I have a table, Students, with the following columns:
| id | name | class | date_registrered |
I want to select one row for every unique class, and only the row with the largest value in date_registrered,
i.e. I want to select the latest registrered Student, including all the data for that one.
I tried: SELECT id, name, class, MAX(date_registrered) FROM Students GROUP BY class;
I get the following error:
Column 'Students.id' is invalid in the select list because it is not contained in either an aggregate function or the GROUP BY clause.
With your code you would need to add id and name into the group by. Or you could remove id and name from the query.
Please give example data as instert into
SELECT id, name, class, date_registrered
FROM (
SELECT *,
ROW_NUMBER() OVER(PARTITION BY class ORDER BY date_registered DESC) AS row_num
FROM Students
)
WHERE row_num = 1
ORDER BY class /*ORDER BY is optional, of course*/
Yes, from what I've seen, the optimizer will only actually pull the column(s) used in the outer query. That's why I use the * -- it makes the code easier to maintain without any harm to performance.
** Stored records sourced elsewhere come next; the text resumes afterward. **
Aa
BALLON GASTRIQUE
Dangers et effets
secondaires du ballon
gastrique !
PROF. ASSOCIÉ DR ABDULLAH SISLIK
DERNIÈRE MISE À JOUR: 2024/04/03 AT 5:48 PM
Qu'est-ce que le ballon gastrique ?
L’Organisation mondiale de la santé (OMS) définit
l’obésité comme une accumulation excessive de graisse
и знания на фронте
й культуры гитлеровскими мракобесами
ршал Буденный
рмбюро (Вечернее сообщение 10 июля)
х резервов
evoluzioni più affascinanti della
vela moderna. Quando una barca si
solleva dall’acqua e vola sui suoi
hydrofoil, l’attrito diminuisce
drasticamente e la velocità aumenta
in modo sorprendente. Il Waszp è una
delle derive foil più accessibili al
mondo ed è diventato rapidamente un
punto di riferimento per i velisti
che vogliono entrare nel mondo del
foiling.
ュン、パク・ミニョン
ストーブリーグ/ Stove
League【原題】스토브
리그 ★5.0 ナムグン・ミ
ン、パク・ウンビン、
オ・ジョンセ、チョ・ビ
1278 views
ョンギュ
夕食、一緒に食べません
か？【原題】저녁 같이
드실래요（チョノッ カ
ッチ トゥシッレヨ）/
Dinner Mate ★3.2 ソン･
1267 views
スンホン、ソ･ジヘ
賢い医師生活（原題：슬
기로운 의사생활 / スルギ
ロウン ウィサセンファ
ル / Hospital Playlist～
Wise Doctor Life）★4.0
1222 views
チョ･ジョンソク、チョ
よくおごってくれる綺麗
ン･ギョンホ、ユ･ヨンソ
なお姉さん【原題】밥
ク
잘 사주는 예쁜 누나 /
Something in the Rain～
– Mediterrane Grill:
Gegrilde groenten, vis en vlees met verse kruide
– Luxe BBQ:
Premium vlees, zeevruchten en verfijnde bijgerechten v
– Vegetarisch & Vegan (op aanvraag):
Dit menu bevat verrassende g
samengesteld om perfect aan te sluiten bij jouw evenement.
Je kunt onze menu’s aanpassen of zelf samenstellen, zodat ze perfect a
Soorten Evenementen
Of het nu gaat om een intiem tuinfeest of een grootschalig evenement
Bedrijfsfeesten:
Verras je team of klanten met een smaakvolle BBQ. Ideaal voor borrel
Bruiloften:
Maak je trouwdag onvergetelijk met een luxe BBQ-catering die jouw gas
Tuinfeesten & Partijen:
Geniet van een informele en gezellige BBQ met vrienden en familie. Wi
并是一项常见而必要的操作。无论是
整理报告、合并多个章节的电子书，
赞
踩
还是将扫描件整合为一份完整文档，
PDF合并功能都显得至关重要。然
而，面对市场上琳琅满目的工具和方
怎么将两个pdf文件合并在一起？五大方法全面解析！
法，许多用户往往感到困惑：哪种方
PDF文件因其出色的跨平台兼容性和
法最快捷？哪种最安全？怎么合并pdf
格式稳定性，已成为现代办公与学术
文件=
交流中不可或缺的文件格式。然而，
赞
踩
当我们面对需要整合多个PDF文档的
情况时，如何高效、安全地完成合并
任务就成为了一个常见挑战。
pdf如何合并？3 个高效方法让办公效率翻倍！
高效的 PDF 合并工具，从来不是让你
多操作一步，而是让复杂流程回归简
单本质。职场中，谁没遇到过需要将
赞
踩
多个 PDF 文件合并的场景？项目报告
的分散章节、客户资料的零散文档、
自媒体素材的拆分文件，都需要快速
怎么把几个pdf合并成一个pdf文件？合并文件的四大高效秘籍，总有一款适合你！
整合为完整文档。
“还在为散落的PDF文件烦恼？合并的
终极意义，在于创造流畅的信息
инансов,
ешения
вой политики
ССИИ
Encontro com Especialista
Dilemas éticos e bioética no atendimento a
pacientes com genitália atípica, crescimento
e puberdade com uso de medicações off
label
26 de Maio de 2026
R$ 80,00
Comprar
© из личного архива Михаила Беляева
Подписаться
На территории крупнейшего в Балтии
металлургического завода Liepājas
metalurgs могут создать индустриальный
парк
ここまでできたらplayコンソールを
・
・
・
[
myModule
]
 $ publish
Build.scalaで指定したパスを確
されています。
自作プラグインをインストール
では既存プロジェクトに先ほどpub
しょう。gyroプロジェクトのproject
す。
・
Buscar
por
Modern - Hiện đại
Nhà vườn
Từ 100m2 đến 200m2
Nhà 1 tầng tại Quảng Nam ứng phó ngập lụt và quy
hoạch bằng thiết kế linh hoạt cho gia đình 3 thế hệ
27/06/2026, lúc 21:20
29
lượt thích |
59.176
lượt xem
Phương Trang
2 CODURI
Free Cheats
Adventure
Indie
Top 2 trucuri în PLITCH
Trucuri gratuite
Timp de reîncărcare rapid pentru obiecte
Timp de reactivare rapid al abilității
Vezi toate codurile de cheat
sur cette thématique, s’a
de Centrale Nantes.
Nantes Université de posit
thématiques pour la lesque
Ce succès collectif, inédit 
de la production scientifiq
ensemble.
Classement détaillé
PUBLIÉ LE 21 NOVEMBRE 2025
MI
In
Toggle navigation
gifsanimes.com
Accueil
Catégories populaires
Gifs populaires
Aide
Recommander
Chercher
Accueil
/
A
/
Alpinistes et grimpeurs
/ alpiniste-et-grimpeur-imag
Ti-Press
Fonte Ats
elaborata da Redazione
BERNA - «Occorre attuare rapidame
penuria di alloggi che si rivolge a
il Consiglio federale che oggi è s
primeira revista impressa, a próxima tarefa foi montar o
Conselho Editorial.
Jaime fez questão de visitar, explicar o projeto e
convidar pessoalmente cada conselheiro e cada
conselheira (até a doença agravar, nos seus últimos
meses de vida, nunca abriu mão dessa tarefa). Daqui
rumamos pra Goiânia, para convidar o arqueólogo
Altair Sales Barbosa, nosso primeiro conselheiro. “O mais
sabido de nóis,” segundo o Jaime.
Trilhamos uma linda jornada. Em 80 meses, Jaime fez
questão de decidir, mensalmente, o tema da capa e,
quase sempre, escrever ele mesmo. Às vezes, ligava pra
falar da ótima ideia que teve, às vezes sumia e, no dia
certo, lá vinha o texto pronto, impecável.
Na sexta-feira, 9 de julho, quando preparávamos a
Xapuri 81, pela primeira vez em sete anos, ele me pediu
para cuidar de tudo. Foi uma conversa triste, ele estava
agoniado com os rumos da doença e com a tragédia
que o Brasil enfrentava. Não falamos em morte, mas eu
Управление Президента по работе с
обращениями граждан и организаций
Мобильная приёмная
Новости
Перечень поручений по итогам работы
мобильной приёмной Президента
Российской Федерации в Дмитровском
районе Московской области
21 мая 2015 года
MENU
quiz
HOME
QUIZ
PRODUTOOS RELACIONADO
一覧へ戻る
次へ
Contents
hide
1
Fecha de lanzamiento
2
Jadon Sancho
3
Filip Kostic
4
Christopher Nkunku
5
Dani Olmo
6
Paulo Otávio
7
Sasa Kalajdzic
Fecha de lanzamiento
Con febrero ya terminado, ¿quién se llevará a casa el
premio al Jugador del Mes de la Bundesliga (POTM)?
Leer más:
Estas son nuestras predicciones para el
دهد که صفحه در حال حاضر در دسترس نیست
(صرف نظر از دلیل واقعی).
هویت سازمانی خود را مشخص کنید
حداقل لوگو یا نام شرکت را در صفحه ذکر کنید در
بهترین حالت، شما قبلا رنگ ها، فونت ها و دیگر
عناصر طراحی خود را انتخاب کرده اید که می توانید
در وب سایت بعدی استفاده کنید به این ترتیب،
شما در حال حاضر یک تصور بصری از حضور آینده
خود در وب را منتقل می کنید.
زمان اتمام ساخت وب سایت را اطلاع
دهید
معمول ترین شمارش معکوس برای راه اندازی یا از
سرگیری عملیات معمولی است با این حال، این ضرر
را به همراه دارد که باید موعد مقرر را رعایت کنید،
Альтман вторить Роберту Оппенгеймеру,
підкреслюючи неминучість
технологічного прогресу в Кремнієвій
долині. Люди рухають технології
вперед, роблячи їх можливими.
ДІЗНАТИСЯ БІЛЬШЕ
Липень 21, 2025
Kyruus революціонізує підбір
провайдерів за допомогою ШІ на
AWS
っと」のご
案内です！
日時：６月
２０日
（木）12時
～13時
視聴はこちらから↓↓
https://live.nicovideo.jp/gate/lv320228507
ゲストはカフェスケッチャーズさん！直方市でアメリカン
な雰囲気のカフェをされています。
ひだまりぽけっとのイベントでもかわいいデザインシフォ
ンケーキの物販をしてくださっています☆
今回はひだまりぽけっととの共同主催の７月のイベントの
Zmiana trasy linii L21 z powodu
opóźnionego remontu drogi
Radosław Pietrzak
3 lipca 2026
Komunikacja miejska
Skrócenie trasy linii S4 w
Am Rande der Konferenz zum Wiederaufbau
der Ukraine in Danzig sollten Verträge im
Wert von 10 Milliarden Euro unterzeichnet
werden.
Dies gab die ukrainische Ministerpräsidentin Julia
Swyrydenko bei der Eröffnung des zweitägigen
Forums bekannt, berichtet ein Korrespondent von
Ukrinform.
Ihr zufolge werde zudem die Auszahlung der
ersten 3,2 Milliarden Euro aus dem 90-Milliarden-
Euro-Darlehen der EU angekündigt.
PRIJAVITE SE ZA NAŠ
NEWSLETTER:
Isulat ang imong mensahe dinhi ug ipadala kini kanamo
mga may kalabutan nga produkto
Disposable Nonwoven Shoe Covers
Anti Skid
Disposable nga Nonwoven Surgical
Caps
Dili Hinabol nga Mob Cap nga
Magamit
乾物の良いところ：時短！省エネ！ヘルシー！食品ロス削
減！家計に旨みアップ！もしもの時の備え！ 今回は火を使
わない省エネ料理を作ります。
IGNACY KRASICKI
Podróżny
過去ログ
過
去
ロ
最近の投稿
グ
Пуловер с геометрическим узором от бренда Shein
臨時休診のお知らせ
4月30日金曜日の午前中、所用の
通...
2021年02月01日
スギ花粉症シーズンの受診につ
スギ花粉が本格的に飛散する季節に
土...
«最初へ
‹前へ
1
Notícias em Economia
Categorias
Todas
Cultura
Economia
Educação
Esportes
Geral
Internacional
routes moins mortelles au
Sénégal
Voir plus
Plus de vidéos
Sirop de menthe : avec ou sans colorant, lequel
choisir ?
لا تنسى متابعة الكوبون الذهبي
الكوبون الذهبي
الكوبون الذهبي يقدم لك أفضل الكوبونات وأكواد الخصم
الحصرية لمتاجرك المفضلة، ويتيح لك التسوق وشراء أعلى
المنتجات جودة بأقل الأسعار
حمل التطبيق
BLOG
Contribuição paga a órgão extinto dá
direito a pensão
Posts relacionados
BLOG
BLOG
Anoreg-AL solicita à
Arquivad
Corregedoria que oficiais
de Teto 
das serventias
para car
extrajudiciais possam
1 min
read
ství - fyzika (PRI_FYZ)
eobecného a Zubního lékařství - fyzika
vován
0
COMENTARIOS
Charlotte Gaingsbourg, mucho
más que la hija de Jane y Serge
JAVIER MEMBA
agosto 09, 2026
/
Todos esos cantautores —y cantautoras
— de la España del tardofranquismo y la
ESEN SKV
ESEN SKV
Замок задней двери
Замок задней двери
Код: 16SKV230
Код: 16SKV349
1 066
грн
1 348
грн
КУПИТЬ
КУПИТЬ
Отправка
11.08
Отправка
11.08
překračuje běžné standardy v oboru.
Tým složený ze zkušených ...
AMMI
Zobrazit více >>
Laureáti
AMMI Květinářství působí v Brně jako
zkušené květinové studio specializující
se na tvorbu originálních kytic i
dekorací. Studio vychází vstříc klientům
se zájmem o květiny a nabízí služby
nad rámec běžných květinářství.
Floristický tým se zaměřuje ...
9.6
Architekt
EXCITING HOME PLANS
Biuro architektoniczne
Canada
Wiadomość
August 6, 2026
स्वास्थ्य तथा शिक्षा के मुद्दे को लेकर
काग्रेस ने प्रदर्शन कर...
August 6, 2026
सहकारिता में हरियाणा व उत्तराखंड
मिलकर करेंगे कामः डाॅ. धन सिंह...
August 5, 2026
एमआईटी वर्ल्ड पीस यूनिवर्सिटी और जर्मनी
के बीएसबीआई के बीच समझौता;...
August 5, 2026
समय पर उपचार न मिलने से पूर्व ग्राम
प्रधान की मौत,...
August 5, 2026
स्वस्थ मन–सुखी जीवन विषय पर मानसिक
For example, I just ran the query below, and it took only 4 I/Os to return the result:
SELECT nonclus_key_col
FROM (
SELECT *, ROW_NUMBER() OVER(ORDER BY nonclus_key_col) AS row_num
FROM dbo.table_with_400_million_rows
) AS derived
WHERE row_num = 1
Yeah, testing that is easy to see too. Running the whole thing works but running the inner query results in a divide by zero error. Clearly it's not even evaluating all the columns
DECLARE @TableExample TABLE
(
Id INT IDENTITY(1,1) PRIMARY KEY,
OtherValue VARCHAR(16) NOT NULL,
AnotherValue VARCHAR(32) NULL
)
INSERT INTO @TableExample (OtherValue, AnotherValue) VALUES(1, 3);
INSERT INTO @TableExample (OtherValue, AnotherValue) VALUES(1, 5);
INSERT INTO @TableExample (OtherValue, AnotherValue) VALUES(1, 7);
INSERT INTO @TableExample (OtherValue, AnotherValue) VALUES(1, 9);
INSERT INTO @TableExample (OtherValue, AnotherValue) VALUES(2, 3);
INSERT INTO @TableExample (OtherValue, AnotherValue) VALUES(2, 5);
SELECT OtherValue
FROM (
SELECT *, ROW_NUMBER() OVER(ORDER BY OtherValue) AS row_num, 1/0 As DivideByZero
FROM @TableExample
) AS derived
WHERE row_num = 1;
Perfect, thanks. I've been doing it the other-way-round:
SELECT derived.*
FROM (
SELECT nonclus_key_col, ROW_NUMBER() OVER(ORDER BY nonclus_key_col) AS row_num
FROM dbo.table_with_400_million_rows
) AS derived
WHERE row_num = 1
but the "snag" with this approach is that I also get row_num in the output, and most often it is not required (i.e. only required for the WHERE row_num = 1 filter)